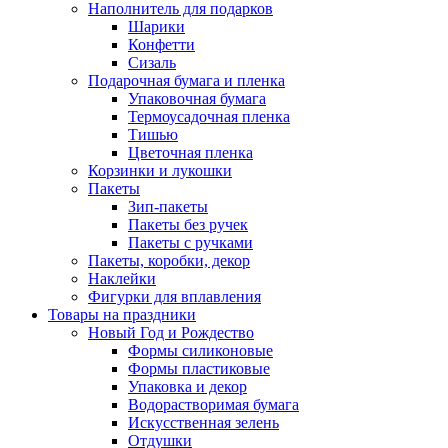
Наполнитель для подарков
Шарики
Конфетти
Сизаль
Подарочная бумага и пленка
Упаковочная бумага
Термоусадочная пленка
Тишью
Цветочная пленка
Корзинки и лукошки
Пакеты
Зип-пакеты
Пакеты без ручек
Пакеты с ручками
Пакеты, коробки, декор
Наклейки
Фигурки для вплавления
Товары на праздники
Новый Год и Рождество
Формы силиконовые
Формы пластиковые
Упаковка и декор
Водорастворимая бумага
Искусственная зелень
Отдушки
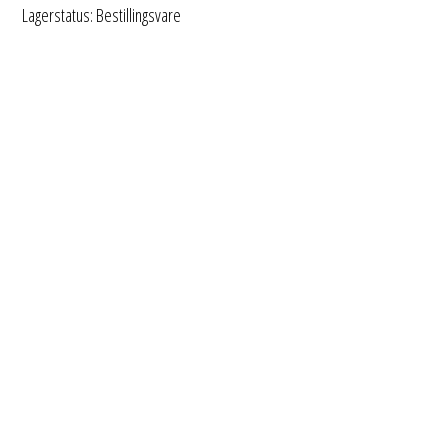
Lagerstatus: Bestillingsvare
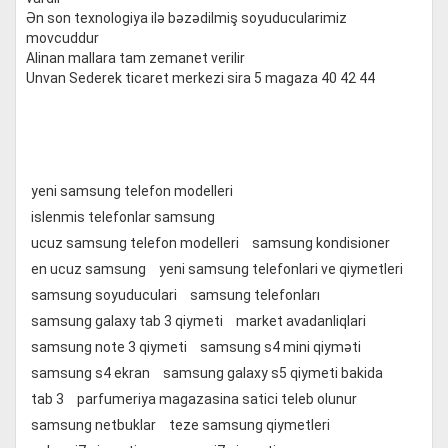
Ən son texnologiya ilə bəzədilmiş soyuducularimiz
movcuddur
Alinan mallara tam zemanet verilir
Unvan Sederek ticaret merkezi sira 5 magaza 40 42 44
yeni samsung telefon modelleri
islenmis telefonlar samsung
ucuz samsung telefon modelleri
samsung kondisioner
en ucuz samsung
yeni samsung telefonlari ve qiymetleri
samsung soyuduculari
samsung telefonları
samsung galaxy tab 3 qiymeti
market avadanliqlari
samsung note 3 qiymeti
samsung s4 mini qiyməti
samsung s4 ekran
samsung galaxy s5 qiymeti bakida
tab 3
parfumeriya magazasina satici teleb olunur
samsung netbuklar
teze samsung qiymetleri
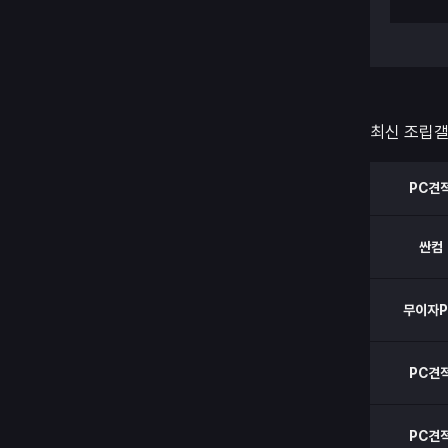
최신 조립
PC견
싼컴
무이자P
PC견
PC견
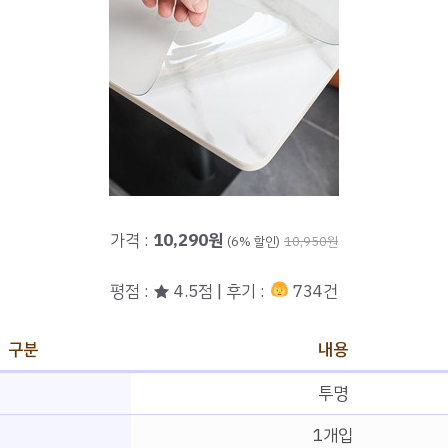
가격 :
10,290원
(6% 할인)
10,950원
평점 : ★ 4.5점 | 후기 :
734건
구분
내용
투명
1개입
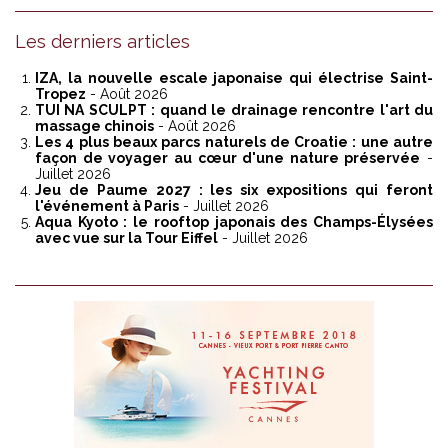
Les derniers articles
IZA, la nouvelle escale japonaise qui électrise Saint-
Tropez
- Août 2026
TUI NA SCULPT : quand le drainage rencontre l'art du
massage chinois
- Août 2026
Les 4 plus beaux parcs naturels de Croatie : une autre
façon de voyager au cœur d'une nature préservée
-
Juillet 2026
Jeu de Paume 2027 : les six expositions qui feront
l'événement à Paris
- Juillet 2026
Aqua Kyoto : le rooftop japonais des Champs-Élysées
avec vue sur la Tour Eiffel
- Juillet 2026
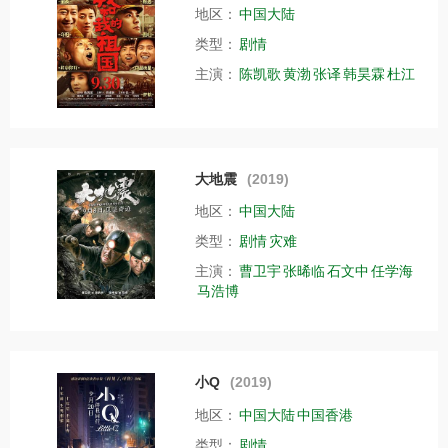
地区：
中国大陆
类型：
剧情
主演：
陈凯歌
黄渤
张译
韩昊霖
杜江
大地震
(2019)
地区：
中国大陆
类型：
剧情
灾难
主演：
曹卫宇
张晞临
石文中
任学海
马浩博
小Q
(2019)
地区：
中国大陆
中国香港
类型：
剧情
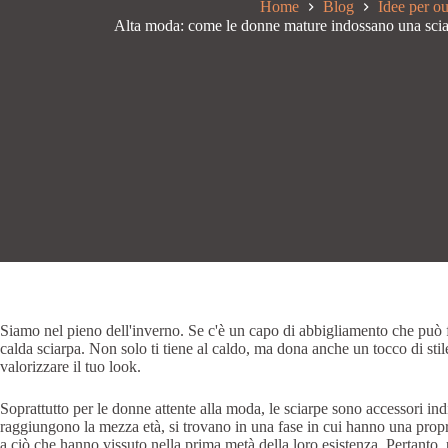
Home
Blog
Idee per ou
Alta moda: come le donne mature indossano una scia
Siamo nel pieno dell'inverno. Se c'è un capo di abbigliamento che può fa
calda sciarpa. Non solo ti tiene al caldo, ma dona anche un tocco di stile a
valorizzare il tuo look.
Soprattutto per le donne attente alla moda, le sciarpe sono accessori in
raggiungono la mezza età, si trovano in una fase in cui hanno una propr
a ciò che hanno vissuto nella prima metà della loro esistenza. Pertanto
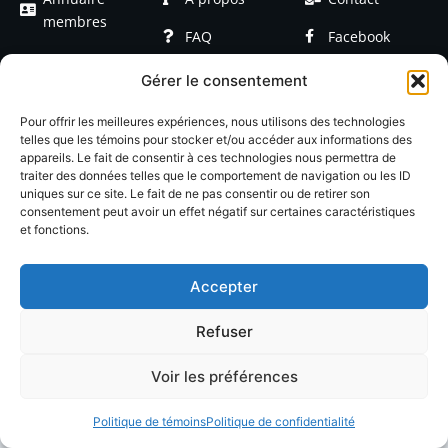
membres
FAQ
Facebook
Devenir
Formations
Linkedin
Gérer le consentement
membre
Événements
Blog / Articles
Pour offrir les meilleures expériences, nous utilisons des technologies
telles que les témoins pour stocker et/ou accéder aux informations des
appareils. Le fait de consentir à ces technologies nous permettra de
traiter des données telles que le comportement de navigation ou les ID
uniques sur ce site. Le fait de ne pas consentir ou de retirer son
consentement peut avoir un effet négatif sur certaines caractéristiques
et fonctions.
© 2026 LACOP Tous droits réservés | propulsé par
Nexlab
|
Cookies
|
Confidentialté
Accepter
Refuser
Voir les préférences
Politique de témoins
Politique de confidentialité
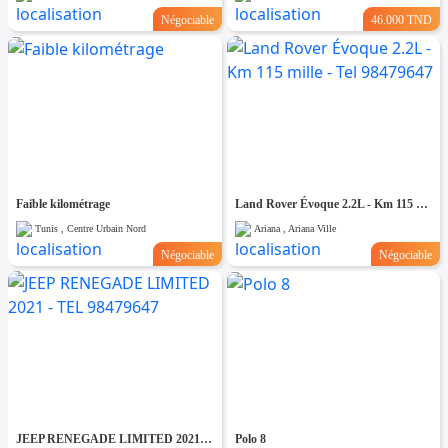
Négociable
46.000 TND
Faible kilométrage
Land Rover Évoque 2.2L - Km 115 mille - Tel 98479647
Tunis , Centre Urbain Nord
Ariana , Ariana Ville
Négociable
Négociable
JEEP RENEGADE LIMITED 2021 - TEL 98479647
Polo 8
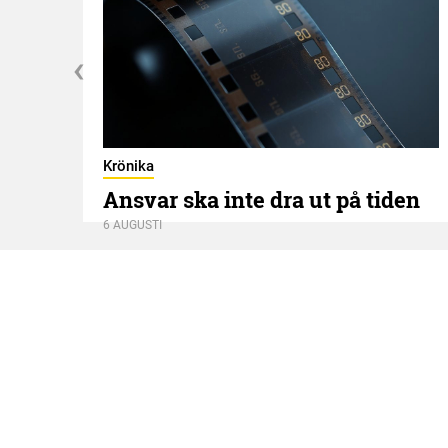
Krönika
Ansvar ska inte dra ut på tiden
6 AUGUSTI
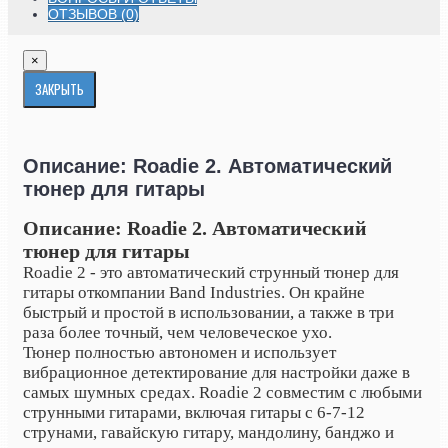
ОТЗЫВОВ (0)
×
ЗАКРЫТЬ
Описание: Roadie 2. Автоматический
тюнер для гитары
Описание:
Roadie
2. Автоматический
тюнер для гитары
Roadie 2 - это автоматический струнный тюнер для
гитары от
компании Band Industries. Он крайне
быстрый и простой в использовании, а также в три
раза более точный, чем человеческое ухо.
Тюнер полностью автономен и использует
вибрационное детектирование для настройки даже в
самых шумных средах. Roadie 2 совместим с любыми
струнными гитарами, включая гитары с 6-7-12
струнами, гавайскую гитару, мандолину, банджо и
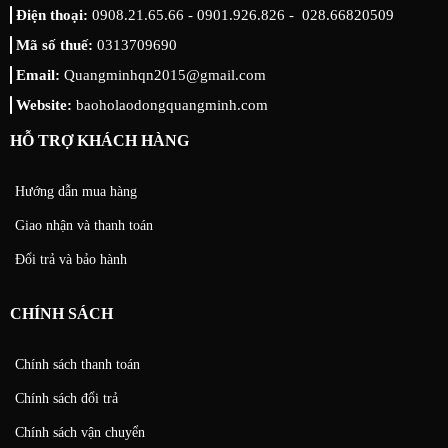
Điện thoại:
0908.21.65.66 - 0901.926.826 - 028.66820509
Mã số thuế:
0313709690
Email:
Quangminhqn2015@gmail.com
Website:
baoholaodongquangminh.com
HỖ TRỢ KHÁCH HÀNG
Hướng dẫn mua hàng
Giao nhận và thanh toán
Đổi trả và bảo hành
CHÍNH SÁCH
Chính sách thanh toán
Chính sách đổi trả
Chính sách vận chuyển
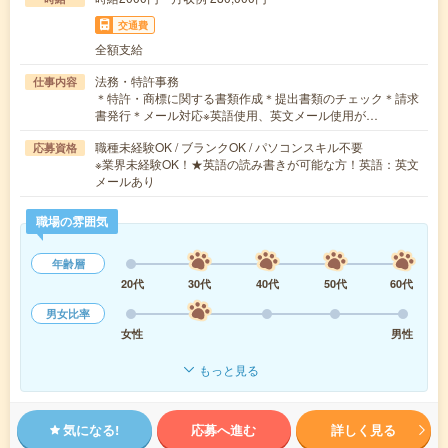
交通費
全額支給
法務・特許事務
仕事内容
＊特許・商標に関する書類作成＊提出書類のチェック＊請求
書発行＊メール対応※英語使用、英文メール使用が…
職種未経験OK / ブランクOK / パソコンスキル不要
応募資格
※業界未経験OK！★英語の読み書きが可能な方！英語：英文
メールあり
職場の雰囲気
年齢層
20代
30代
40代
50代
60代
男女比率
女性
男性
もっと見る
気になる!
応募へ進む
詳しく見る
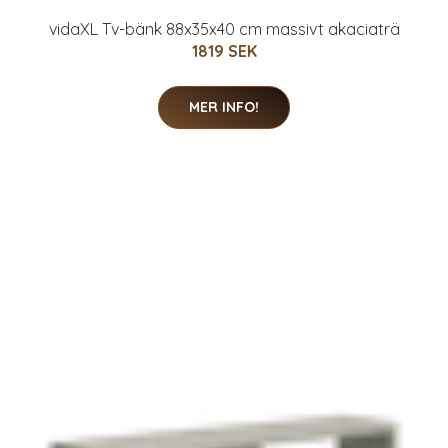
vidaXL Tv-bänk 88x35x40 cm massivt akaciaträ
1819 SEK
MER INFO!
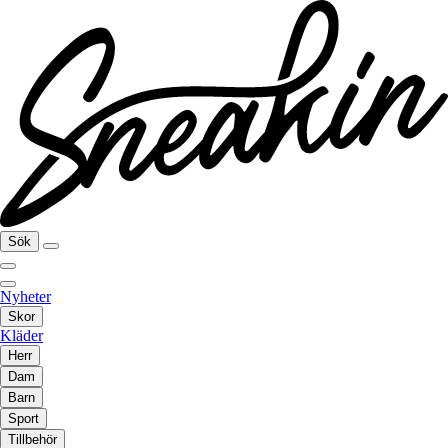
Sök
Nyheter
Skor
Kläder
Herr
Dam
Barn
Sport
Tillbehör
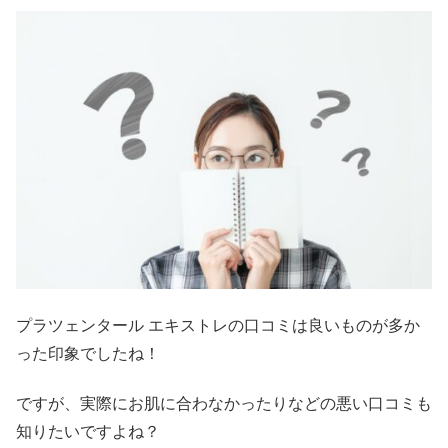
プラツェンタール エキストレの口コミは良いものが多か
った印象でしたね！
ですが、実際にお肌に合わなかったりなどの悪い口コミも
知りたいですよね？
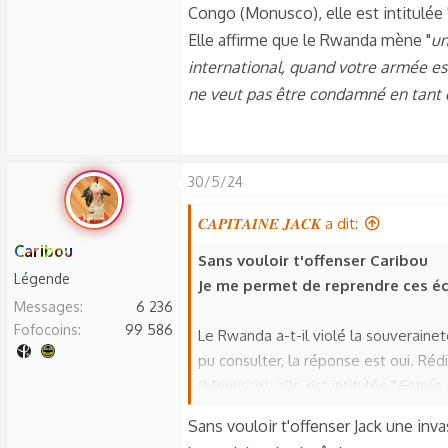
Congo (Monusco), elle est intitulée 
Elle affirme que le Rwanda mène "
un
international, quand votre armée est
ne veut pas être condamné en tant 
30/5/24
𝑪𝑨𝑷𝑰𝑻𝑨𝑰𝑵𝑬 𝑱𝑨𝑪𝑲 a dit:
Caribou
Sans vouloir t'offenser Caribou
Légende
Je me permet de reprendre ces écr
Messages
6 236
Fofocoins
99 586
Le Rwanda a-t-il violé la souveraine
pu consulter, la réponse est oui. Ré
(Monusco), elle est intitulée "
Entrée 
que le Rwanda mène "
une invasion c
Sans vouloir t'offenser Jack une inva
armée est de l’autre côté d’une fron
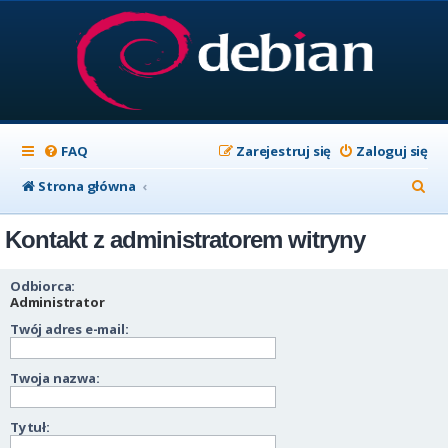
FAQ
Zarejestruj się
Zaloguj się
S
Strona główna
z
Kontakt z administratorem witryny
u
k
Odbiorca:
a
Administrator
Twój adres e-mail:
j
Twoja nazwa:
Tytuł:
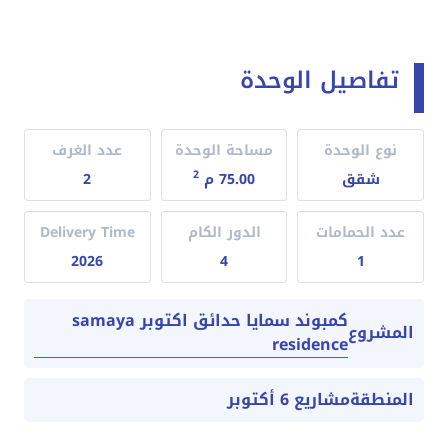
تفاصيل الوحدة
نوع الوحدة
مساحة الوحدة
عدد الغرف
2
شقق
75.00 م
2
عدد الحمامات
الدور الكام
Delivery Time
2026
4
1
كمبوند سمايا حدائق اكتوبر samaya
المشروع
residence
المنطقة
مشاريع 6 أكتوبر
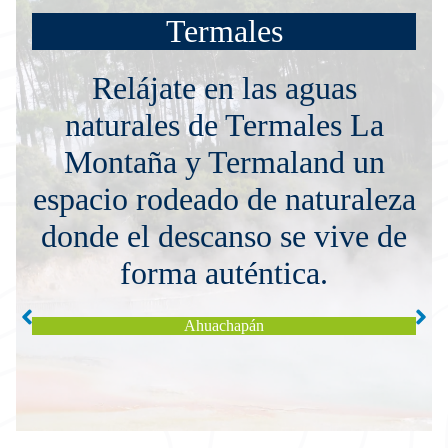
Termales
Relájate en las aguas
naturales de Termales La
Montaña y Termaland un
espacio rodeado de naturaleza
donde el descanso se vive de
forma auténtica.
Termales
Ahuachapán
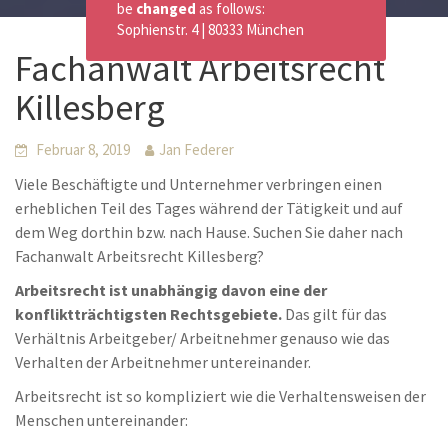
be
changed
as follows:
Sophienstr. 4 | 80333 München
Fachanwalt Arbeitsrecht
Killesberg
Februar 8, 2019
Jan Federer
Viele Beschäftigte und Unternehmer verbringen einen
erheblichen Teil des Tages während der Tätigkeit und auf
dem Weg dorthin bzw. nach Hause. Suchen Sie daher nach
Fachanwalt Arbeitsrecht Killesberg?
Arbeitsrecht ist unabhängig davon eine der
konfliktträchtigsten Rechtsgebiete.
Das gilt für das
Verhältnis Arbeitgeber/ Arbeitnehmer genauso wie das
Verhalten der Arbeitnehmer untereinander.
Arbeitsrecht ist so kompliziert wie die Verhaltensweisen der
Menschen untereinander:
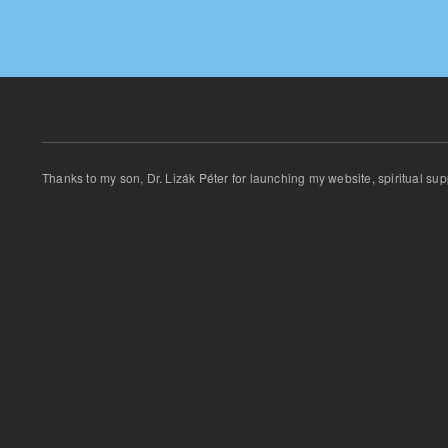
Thanks
to my son
,
Dr.
Lizák
Péter for
launching
my website
,
spiritual
sup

______________________________

*EXERCISE DIRECTIONS*. Filter the listing for the word "témoins" and copy each line that has it.

*ANSWER TO THE PROBLEM*.
telles que les témoins pour stocker et/ou accéder aux informations des
Politique de témoins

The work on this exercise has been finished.